Scaling down your position size when you lose - don't do it! I have modelled it extensively and you end up flatlining. The issue is, if you risk 2% of your capital - and you lose, you don't now want to consider your capital at 98%, because 2% of that will be around 1.9. Lets say you have win/lose ratio of one out of 3, and by winning we mean 2*risk. That is a breakeven ratio. But not if you have scaled down your position size. Your win never brings you back to square one. You have to back your strategy in this game. You have to know how much drawdown you can take before reaching hte dreaded point of no return, and you have to have the confidence that your system will not let you get there. If you don't have this - go back to the drawing board.
no - if you hit 50% you are stuffed, period. I don't know what the point of no return is, but 50% has to be well past it - at this point you have to figure that something is seriously wrong with your trading strategy. What i am saying is, if you have 100k, and you apply the 2% rule, and you lose, then you have 98k left. Don't now apply the 2% rule to the 98k, because if you lose again, you will have 96.xK left. Now if you win on try 3, (assume your target is 2*risk) then you will only recover 3.x%, not 4% - which puts you at less than starting, and you will now be in a vicious circle.

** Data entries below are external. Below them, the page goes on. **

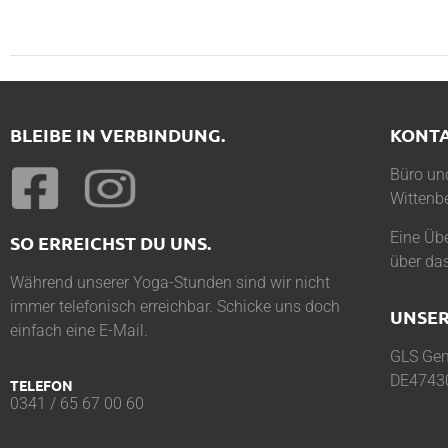
BLEIBE IN VERBINDUNG.
KONT
Büro und
Wittenbe
Eine Übe
SO ERREICHST DU UNS.
über da
Während unserer Yoga-Stunden sind wir nicht
immer telefonisch erreichbar. Schicke uns doch
UNSER
einfach eine E-Mail.
GLS Gem
DE4743
TELEFON
0341 / 65 67 00 60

Remember that your system is a function of risk vs reward as well as the ratio of wins to losses. If you downsize your position on losses, then you introduce a 3rd factor - the sequence of events. And the first two give us enough headaches to worry about
Been there, done that, clawed my way out of it. Learnt many leassons in the school fee days and am more strategic in choices. Still working on the emotional aspect but getting there and making better choices based on better experience and choosing better stocks and positions.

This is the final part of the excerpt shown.